_PROBLEM REQUIREMENTS:_ What you return should be the entries, unchanged, without their pictures.

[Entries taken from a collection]
#####
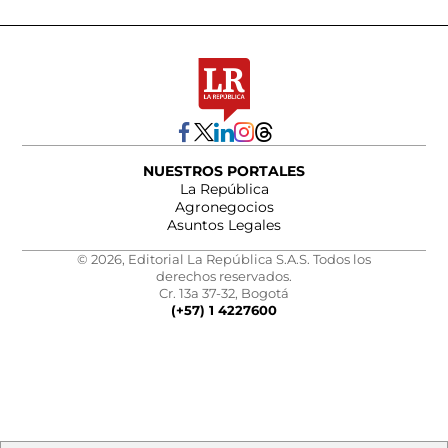
NUESTROS PORTALES
La República
Agronegocios
Asuntos Legales
© 2026, Editorial La República S.A.S. Todos los
derechos reservados.
Cr. 13a 37-32, Bogotá
(+57) 1 4227600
#####
_ANSWER FOR THE TASK:_
NUESTROS PORTALES
La República
Agronegocios
Asuntos Legales
© 2026, Editorial La República S.A.S. Todos los
derechos reservados.
Cr. 13a 37-32, Bogotá
(+57) 1 4227600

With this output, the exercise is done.